Other opioids, Options A, B, and D, would be expected to cause miosis due to their excitatory action on the Edinger-Westphal nucleus. As such, Option C is the correct answer.

Question 50

Neurotoxicity caused by Nitric oxide (NO) is due to which of the following?

A. Cerebral vasodilation
B. Increase in MABP
C. Increase in CBF
D. The formation of lethal free radicals

Answer 50

Nitric oxide (NO) plays several roles in the central nervous system as a messenger molecule. However, when generated in excess, NO can be neurotoxic. It has been postulated that neurotoxic actions of NO are mediated by peroxynitrite (ONOO-), the reaction product from NO and superoxide anion (D). In pathologic conditions, peroxynitrite and oxygen free radicals can be generated in excess of a cell antioxidant capacity resulting in severe damage to cellular constituents including proteins, DNA and lipids. The inherent biochemical and physiological characteristics of the brain, including high lipid concentrations and energy requirements, make it particularly susceptible to free radical and oxidant mediated insult.
NO causes cerebral vasodilation (A), increase in MABP (B) and increase in CBF (C). All of these actions are not associated with neurotoxicity.

SOURCE: Dawson, V. L., & Dawson, T. M. (1996, June). Nitric oxide neurotoxicity.

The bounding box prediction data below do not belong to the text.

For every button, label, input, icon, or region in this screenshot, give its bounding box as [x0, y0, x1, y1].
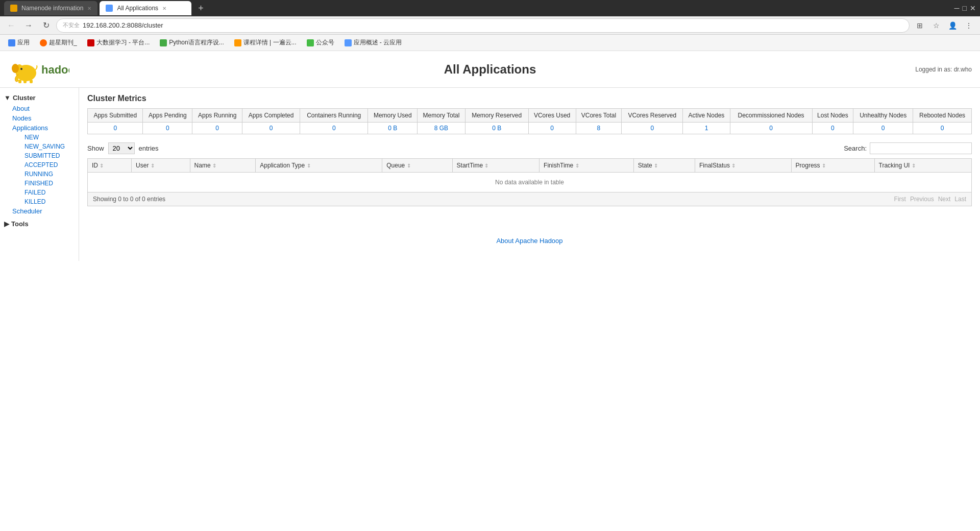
- about-hadoop-link[interactable]: About Apache Hadoop: [496, 237, 562, 245]
- translate-button[interactable]: ⊞: [913, 18, 927, 33]
- apps-column-header[interactable]: FinishTime ⇕: [540, 159, 634, 173]
- refresh-button[interactable]: ↻: [39, 18, 53, 33]
- maximize-button[interactable]: □: [963, 4, 967, 12]
- bookmark-favicon-wechat: [307, 39, 314, 46]
- metrics-header-cell: Memory Used: [368, 109, 418, 123]
- tab-close-allapps[interactable]: ✕: [162, 6, 166, 11]
- sort-icon: ⇕: [731, 163, 736, 168]
- close-browser-button[interactable]: ✕: [970, 4, 976, 12]
- apps-column-header[interactable]: Tracking UI ⇕: [874, 159, 972, 173]
- sidebar-link-scheduler[interactable]: Scheduler: [4, 206, 79, 216]
- sidebar-link-about[interactable]: About: [4, 104, 79, 113]
- sidebar-link-applications[interactable]: Applications: [4, 123, 79, 133]
- metrics-header-cell: VCores Reserved: [622, 109, 683, 123]
- minimize-button[interactable]: ─: [954, 4, 960, 12]
- bookmark-superstar[interactable]: 超星期刊_: [36, 36, 81, 49]
- apps-column-header[interactable]: StartTime ⇕: [452, 159, 539, 173]
- bookmark-wechat[interactable]: 公众号: [303, 36, 338, 49]
- sidebar-link-killed[interactable]: KILLED: [8, 197, 79, 206]
- forward-button[interactable]: →: [21, 18, 36, 33]
- metrics-header-cell: Active Nodes: [683, 109, 730, 123]
- metrics-header-cell: Memory Reserved: [465, 109, 528, 123]
- metrics-header-cell: Rebooted Nodes: [913, 109, 972, 123]
- page-footer: About Apache Hadoop: [87, 227, 972, 255]
- previous-page-button[interactable]: Previous: [910, 196, 934, 203]
- apps-column-header[interactable]: Name ⇕: [190, 159, 256, 173]
- apps-column-header[interactable]: FinalStatus ⇕: [695, 159, 792, 173]
- sidebar-link-failed[interactable]: FAILED: [8, 188, 79, 197]
- browser-chrome: Namenode information ✕ All Applications …: [0, 0, 980, 51]
- hadoop-logo-svg: hadoop: [8, 55, 69, 83]
- apps-column-header[interactable]: Progress ⇕: [791, 159, 874, 173]
- bookmark-apps[interactable]: 应用: [4, 36, 34, 49]
- bookmark-course[interactable]: 课程详情 | 一遍云...: [230, 36, 301, 49]
- browser-toolbar: ← → ↻ 不安全 192.168.200.2:8088/cluster ⊞ ☆…: [0, 16, 980, 35]
- apps-column-header[interactable]: State ⇕: [633, 159, 695, 173]
- sidebar-link-new[interactable]: NEW: [8, 133, 79, 142]
- first-page-button[interactable]: First: [894, 196, 906, 203]
- bookmark-bigdata[interactable]: 大数据学习 - 平台...: [83, 36, 154, 49]
- metrics-value-cell: 0: [812, 123, 853, 134]
- bookmark-button[interactable]: ☆: [929, 18, 943, 33]
- address-bar[interactable]: 不安全 192.168.200.2:8088/cluster: [56, 18, 910, 33]
- profile-button[interactable]: 👤: [945, 18, 960, 33]
- sort-icon: ⇕: [822, 163, 826, 168]
- sidebar-link-submitted[interactable]: SUBMITTED: [8, 151, 79, 160]
- bookmark-label-superstar: 超星期刊_: [49, 38, 77, 47]
- menu-button[interactable]: ⋮: [962, 18, 976, 33]
- sidebar-cluster-links: About Nodes Applications NEW NEW_SAVING …: [0, 104, 79, 216]
- bookmark-cloudapp[interactable]: 应用概述 - 云应用: [340, 36, 406, 49]
- svg-point-2: [12, 64, 19, 73]
- sort-icon: ⇕: [575, 163, 579, 168]
- bookmark-favicon-superstar: [40, 39, 47, 46]
- sidebar-link-nodes[interactable]: Nodes: [4, 113, 79, 123]
- bookmarks-bar: 应用 超星期刊_ 大数据学习 - 平台... Python语言程序设... 课程…: [0, 35, 980, 51]
- metrics-header-cell: Containers Running: [300, 109, 368, 123]
- last-page-button[interactable]: Last: [954, 196, 966, 203]
- bookmark-favicon-cloudapp: [345, 39, 352, 46]
- apps-column-header[interactable]: User ⇕: [132, 159, 190, 173]
- search-label: Search:: [844, 144, 867, 152]
- no-data-row: No data available in table: [88, 173, 972, 192]
- sort-icon: ⇕: [912, 163, 916, 168]
- sort-icon: ⇕: [484, 163, 488, 168]
- apps-column-header[interactable]: Queue ⇕: [382, 159, 452, 173]
- bookmark-favicon-apps: [8, 39, 15, 46]
- metrics-value-cell: 1: [683, 123, 730, 134]
- apps-column-header[interactable]: Application Type ⇕: [256, 159, 382, 173]
- tab-favicon-namenode: [10, 5, 17, 12]
- sidebar-link-accepted[interactable]: ACCEPTED: [8, 160, 79, 170]
- sidebar-link-running[interactable]: RUNNING: [8, 170, 79, 179]
- bookmark-favicon-python: [160, 39, 167, 46]
- tab-label-namenode: Namenode information: [21, 5, 83, 12]
- back-button[interactable]: ←: [4, 18, 18, 33]
- new-tab-button[interactable]: +: [193, 1, 208, 15]
- search-input[interactable]: [870, 142, 972, 154]
- metrics-value-cell: 0: [192, 123, 242, 134]
- browser-tab-namenode[interactable]: Namenode information ✕: [4, 1, 97, 15]
- browser-tab-allapps[interactable]: All Applications ✕: [100, 1, 191, 15]
- sidebar-tools-section: ▶ Tools: [0, 218, 79, 230]
- sort-icon: ⇕: [212, 163, 216, 168]
- sidebar-link-new-saving[interactable]: NEW_SAVING: [8, 142, 79, 151]
- sidebar-cluster-header[interactable]: ▼ Cluster: [0, 92, 79, 104]
- bookmark-label-bigdata: 大数据学习 - 平台...: [96, 38, 150, 47]
- metrics-header-cell: VCores Used: [528, 109, 576, 123]
- apps-column-header[interactable]: ID ⇕: [88, 159, 132, 173]
- bookmark-label-cloudapp: 应用概述 - 云应用: [354, 38, 402, 47]
- metrics-value-cell: 0 B: [368, 123, 418, 134]
- tab-favicon-allapps: [106, 5, 113, 12]
- bookmark-favicon-bigdata: [87, 39, 94, 46]
- metrics-header-cell: VCores Total: [576, 109, 622, 123]
- tab-label-allapps: All Applications: [117, 5, 158, 12]
- sidebar-tools-label: Tools: [11, 220, 29, 228]
- applications-table: ID ⇕User ⇕Name ⇕Application Type ⇕Queue …: [87, 158, 972, 192]
- sidebar-tools-header[interactable]: ▶ Tools: [0, 218, 79, 230]
- metrics-values-row: 000000 B8 GB0 B08010000: [88, 123, 972, 134]
- show-entries-select[interactable]: 102050100: [108, 142, 135, 154]
- tab-close-namenode[interactable]: ✕: [87, 6, 91, 11]
- next-page-button[interactable]: Next: [938, 196, 951, 203]
- sidebar-link-finished[interactable]: FINISHED: [8, 179, 79, 188]
- bookmark-python[interactable]: Python语言程序设...: [156, 36, 228, 49]
- tools-arrow-icon: ▶: [4, 220, 9, 228]
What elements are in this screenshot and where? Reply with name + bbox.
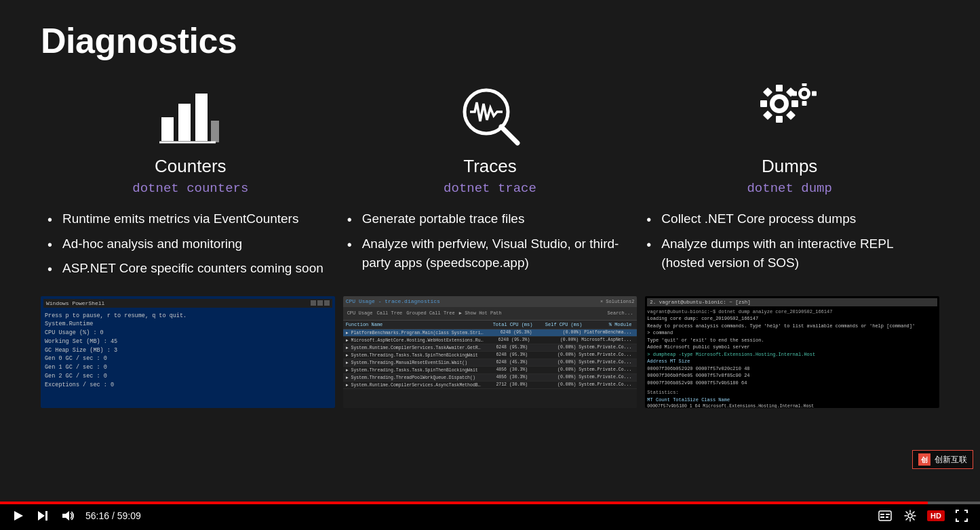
svg-point-34 xyxy=(908,514,912,518)
slide-title: Diagnostics xyxy=(41,20,939,61)
svg-rect-10 xyxy=(776,116,783,123)
counters-title: Counters xyxy=(155,156,227,177)
fullscreen-button[interactable] xyxy=(954,508,969,523)
ps-line: System.Runtime xyxy=(45,320,331,329)
dumps-bullets: Collect .NET Core process dumps Analyze … xyxy=(646,209,933,279)
svg-rect-32 xyxy=(880,516,884,518)
dumps-title: Dumps xyxy=(762,156,817,177)
dump-line: Type 'quit' or 'exit' to end the session… xyxy=(647,337,937,344)
dump-line: 00007f306b852v98 00007f57v9b5180 64 xyxy=(647,380,937,387)
dump-line: MT Count TotalSize Class Name xyxy=(647,396,937,404)
column-top-counters: Counters dotnet counters xyxy=(47,81,334,196)
svg-marker-28 xyxy=(62,511,69,521)
skip-next-icon xyxy=(37,510,49,522)
dump-line: 00007f306b052920 00007f57v020c210 48 xyxy=(647,365,937,373)
dump-line: Loading core dump: core_20190502_166147 xyxy=(647,315,937,323)
svg-point-8 xyxy=(775,99,784,108)
bullet-item: Generate portable trace files xyxy=(347,209,633,229)
bar-chart-icon xyxy=(158,87,222,144)
column-top-traces: Traces dotnet trace xyxy=(347,81,633,196)
watermark-icon: 创 xyxy=(918,453,930,466)
dump-line: vagrant@ubuntu-bionic:~$ dotnet dump ana… xyxy=(647,308,937,316)
svg-rect-33 xyxy=(886,516,888,518)
dump-line: > dumpheap -type Microsoft.Extensions.Ho… xyxy=(647,351,937,359)
column-top-dumps: Dumps dotnet dump xyxy=(646,81,933,196)
trace-toolbar: CPU Usage Call Tree Grouped Call Tree ▶ … xyxy=(343,307,638,321)
volume-button[interactable] xyxy=(60,508,76,523)
svg-rect-31 xyxy=(886,514,890,515)
svg-rect-9 xyxy=(776,85,783,91)
dump-line: Statistics: xyxy=(647,389,937,396)
watermark: 创 创新互联 xyxy=(912,450,973,469)
ps-line: Press p to pause, r to resume, q to quit… xyxy=(45,312,331,321)
counters-command: dotnet counters xyxy=(132,181,248,196)
svg-rect-12 xyxy=(760,100,767,107)
column-dumps: Dumps dotnet dump Collect .NET Core proc… xyxy=(640,81,939,284)
subtitle-button[interactable] xyxy=(877,509,893,523)
svg-rect-20 xyxy=(802,101,807,106)
ps-line: GC Heap Size (MB) : 3 xyxy=(45,346,331,355)
ps-line: Gen 2 GC / sec : 0 xyxy=(45,372,331,381)
play-icon xyxy=(12,510,24,522)
column-traces: Traces dotnet trace Generate portable tr… xyxy=(340,81,640,284)
trace-row: ▶ System.Threading.ThreadPoolWorkQueue.D… xyxy=(343,374,638,382)
svg-marker-25 xyxy=(14,511,23,521)
svg-rect-21 xyxy=(812,91,817,96)
traces-command: dotnet trace xyxy=(444,181,536,196)
ps-content: Press p to pause, r to resume, q to quit… xyxy=(43,310,332,391)
settings-icon xyxy=(904,510,916,522)
counters-icon-area xyxy=(157,81,224,149)
traces-icon-area xyxy=(456,81,524,149)
column-counters: Counters dotnet counters Runtime emits m… xyxy=(41,81,340,284)
svg-rect-16 xyxy=(763,110,772,119)
total-time: 59:09 xyxy=(117,510,141,521)
bullet-item: Collect .NET Core process dumps xyxy=(646,209,933,229)
counters-bullets: Runtime emits metrics via EventCounters … xyxy=(47,209,324,284)
settings-button[interactable] xyxy=(903,508,918,523)
video-controls-bar: 56:16 / 59:09 HD xyxy=(0,502,980,530)
bullet-item: Runtime emits metrics via EventCounters xyxy=(47,209,324,229)
next-button[interactable] xyxy=(35,508,50,523)
bullet-item: ASP.NET Core specific counters coming so… xyxy=(47,259,324,279)
dump-titlebar: 2. vagrant@ubuntu-bionic: ~ [zsh] xyxy=(647,298,937,306)
svg-rect-22 xyxy=(792,91,797,96)
dump-line: 00007f306b0f0e05 00007f57v8f85c90 24 xyxy=(647,372,937,380)
trace-row: ▶ System.Runtime.CompilerServices.TaskAw… xyxy=(343,344,638,352)
dump-window: 2. vagrant@ubuntu-bionic: ~ [zsh] vagran… xyxy=(645,296,939,408)
svg-rect-15 xyxy=(786,110,796,119)
traces-title: Traces xyxy=(463,156,517,177)
trace-window: CPU Usage - trace.diagnostics × Solution… xyxy=(343,296,638,408)
ps-line: Gen 0 GC / sec : 0 xyxy=(45,354,331,363)
svg-rect-4 xyxy=(211,121,219,142)
time-separator: / xyxy=(112,510,117,521)
trace-row: ▶ PlatformBenchmarks.Program.Main(class … xyxy=(343,329,638,337)
ps-line: Working Set (MB) : 45 xyxy=(45,338,331,346)
dump-line: > command xyxy=(647,329,937,337)
subtitle-icon xyxy=(878,510,892,521)
svg-rect-19 xyxy=(802,83,807,86)
svg-line-6 xyxy=(501,127,517,143)
slide-container: Diagnostics Counters dotnet counters xyxy=(0,0,980,502)
play-button[interactable] xyxy=(11,508,26,523)
bullet-item: Ad-hoc analysis and monitoring xyxy=(47,235,324,254)
ps-title-text: Windows PowerShell xyxy=(46,300,104,306)
trace-row: ▶ System.Runtime.CompilerServices.AsyncT… xyxy=(343,382,638,389)
dump-line: 00007f57v9b5180 1 64 Microsoft.Extension… xyxy=(647,403,937,408)
fullscreen-icon xyxy=(956,510,968,522)
svg-rect-30 xyxy=(880,514,884,515)
svg-rect-27 xyxy=(45,511,47,521)
bullet-item: Analyze with perfview, Visual Studio, or… xyxy=(347,235,633,273)
hd-text: HD xyxy=(930,512,941,520)
hd-badge[interactable]: HD xyxy=(927,510,945,521)
svg-text:创: 创 xyxy=(920,456,928,464)
progress-bar-container[interactable] xyxy=(0,502,980,504)
volume-icon xyxy=(61,510,75,522)
progress-bar-fill xyxy=(0,502,928,504)
svg-rect-14 xyxy=(763,87,772,96)
dumps-icon-area xyxy=(756,81,823,149)
ps-line: Exceptions / sec : 0 xyxy=(45,381,331,390)
gear-icon xyxy=(756,83,823,148)
ps-titlebar: Windows PowerShell xyxy=(43,299,332,308)
screenshots-row: Windows PowerShell Press p to pause, r t… xyxy=(41,296,939,408)
dump-line: Address MT Size xyxy=(647,358,937,365)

Retrieved March 05, 2018, from https://www.ncbi.nlm.nih.gov/pubmed/8811421

Question 51

A 57-year-old man develops acute foot drop after lifting a heavy box and MRI reveals an L2-3 herniated disc. He is scheduled for emergent decompression in hopes of restoring his neurologic function. Somatosensory evoked potentials are to be used during the case. One hour into the procedure under total intravenous anesthesia (TIVA), the potentials are noted to be diminishing in spite of normal vital signs. Which medication will increase the amplitude of the somatosensory evoked potentials and possibly avoid the need for a wake up test?

A. Sevoflurane
B. Propofol
C. Rocuronium
D. Ketamine

Answer 51

D is correct because ketamine and etomidate increase the amplitude of SSEPs.
A is incorrect because all inhaled volatile anesthetics reduce the amplitude and increase the latency of somatosensory evoked potentials (SSEPs). Potent inhaled volatile agents must be kept less than 0.5 MAC. During motor evoked potentials, it’s best not to use them at all.
B is incorrect because propofol, although part of a total intravenous anesthetic, does not, by itself, increase the amplitude of SSEPs.
C is incorrect because rocuronium, a muscle relaxant, has no effect on the SSEPs and additionally, is not used when motor evoked potentials are monitored.